General manager Bob Quinn said last January after Detroit finished 9-7 and missed the playoffs that it wasn’t good enough.
He doubled down on those remarks Friday after the team took a step backwards this season by finishing 6-10.
“Looking at it, both seasons are disappointments because we’re not playing this weekend,” Quinn said Friday at his end of the season press conference. “And if we’re not playing this weekend, we can’t get to our ultimate goal. The win-loss record is what it is, but really I’m sitting up here in the same boat I was last year, with a couple less wins.”
Quinn admitted he had high expectations for this season after hiring Matt Patricia to be his head coach and lead a roster he expected to be capable of winning more games. He took accountability for that not happening.
He was also steadfast in his belief that there are players to build on and a foundation has been laid for this team to be more successful moving forward, and in his ability to help lead it to where it wants to go.
“I’m determined to make this team better and I will,” he said. “That’s something I’m confident in. I know what this team needs and I think in the coming months we’ll fine-tune those needs with what’s available in the draft and free agency and all the different aspects of the way we can acquire talent.”
Solidifying the coaching staff with the hiring of a new offensive coordinator is the first step.
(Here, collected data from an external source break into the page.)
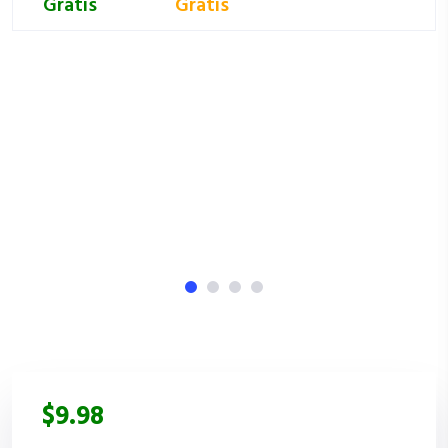
Gratis
Gratis
$9.98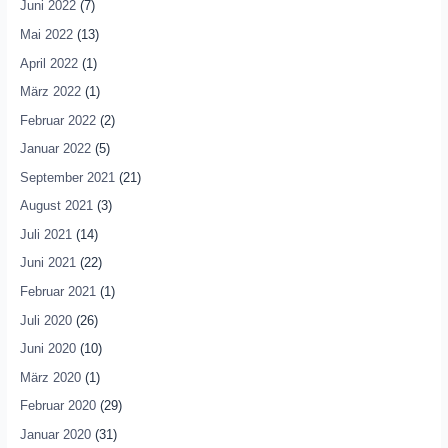
Juni 2022
(7)
Mai 2022
(13)
April 2022
(1)
März 2022
(1)
Februar 2022
(2)
Januar 2022
(5)
September 2021
(21)
August 2021
(3)
Juli 2021
(14)
Juni 2021
(22)
Februar 2021
(1)
Juli 2020
(26)
Juni 2020
(10)
März 2020
(1)
Februar 2020
(29)
Januar 2020
(31)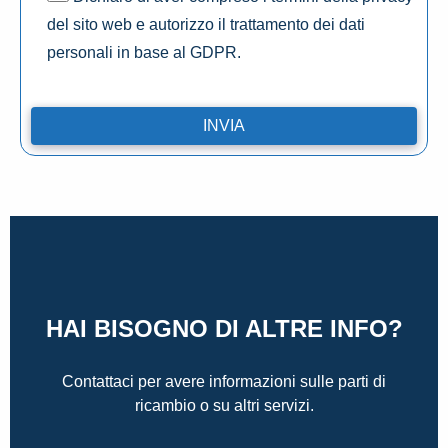
del sito web e autorizzo il trattamento dei dati
personali in base al GDPR.
HAI BISOGNO DI ALTRE INFO?
Contattaci per avere informazioni sulle parti di
ricambio o su altri servizi.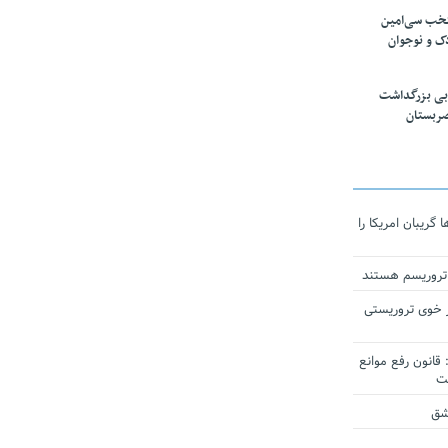
تخب سی‌امین
ک و نوجوان
بی بزرگداشت
صربستان
ریبان امریکا را
 تروریسم هستند
 خوی تروریستی
انون رفع موانع
شق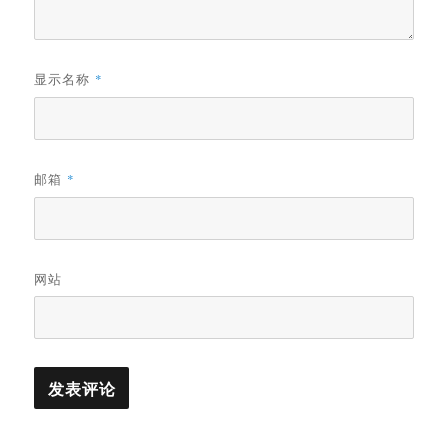
显示名称
*
邮箱
*
网站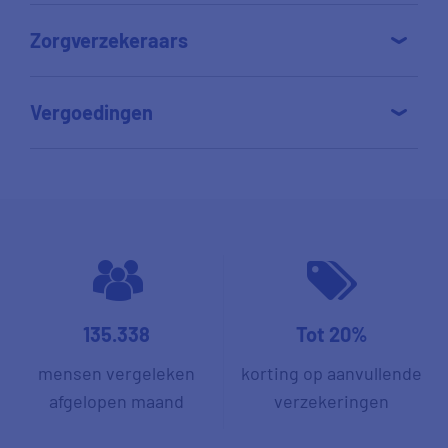
Zorgverzekeraars
Vergoedingen
135.338
Tot 20%
mensen vergeleken
korting op aanvullende
afgelopen maand
verzekeringen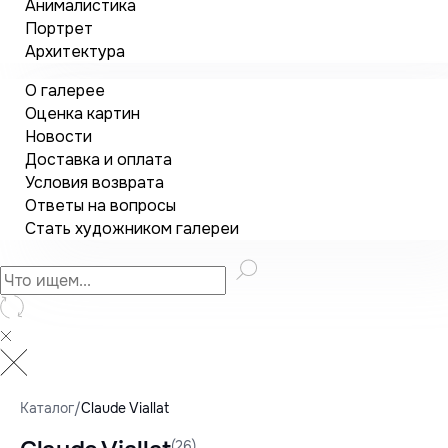
Анималистика
Портрет
Архитектура
О галерее
Оценка картин
Новости
Доставка и оплата
Условия возврата
Ответы на вопросы
Стать художником галереи
Каталог
/
Claude Viallat
(26)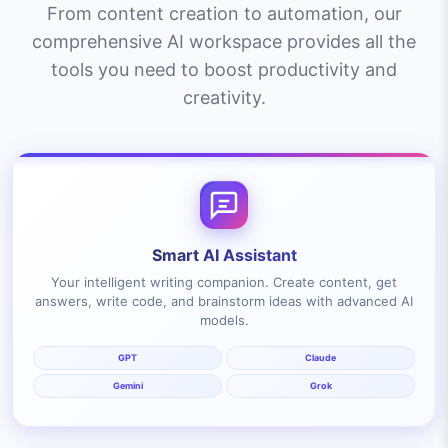
From content creation to automation, our
comprehensive AI workspace provides all the
tools you need to boost productivity and
creativity.
Smart AI Assistant
Your intelligent writing companion. Create content, get
answers, write code, and brainstorm ideas with advanced AI
models.
GPT
Claude
Gemini
Grok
Then it’s taking a fine-tooth comb over the entire football operation and finding ways to improve it.
“Those are things that coach and I are going to look back and evaluate over the next coming months and make sure we have a better team moving forward,” he said. “I don’t take this responsibility lightly. The season was trying because you don’t win.”
This is only the second season in Quinn’s career he was part of a team that didn’t win more games than it lost. It was a hard year, no doubt, and one Quinn is highly motivated to never repeat again.
There’s a fine line between winning and losing in the NFL, and more often than not the Lions found ways to lose games instead of win them. That lack of consistency was a root of the disappointment for Quinn. Detroit didn’t win back-to-back games all season.
He talked about the need for the team have more playmakers on both sides of the ball, and to have a fundamental understanding that every practice matters, that stringing good practices together during the week means playing better on Sunday. Doing that consistently strings wins together. Stringing wins together leads to the playoffs.
Missing the playoffs isn’t acceptable to Quinn, whether it’s missing them at 9-7 or at 6-10.
“Coach and I are talking about everything trying to get this right,” he said. “Improve everything we do from a day-to-day operation to coaching, scheme, players, practice and meetings. You name it, we’re going to talk about it here over the next couple months and try to improve on it.”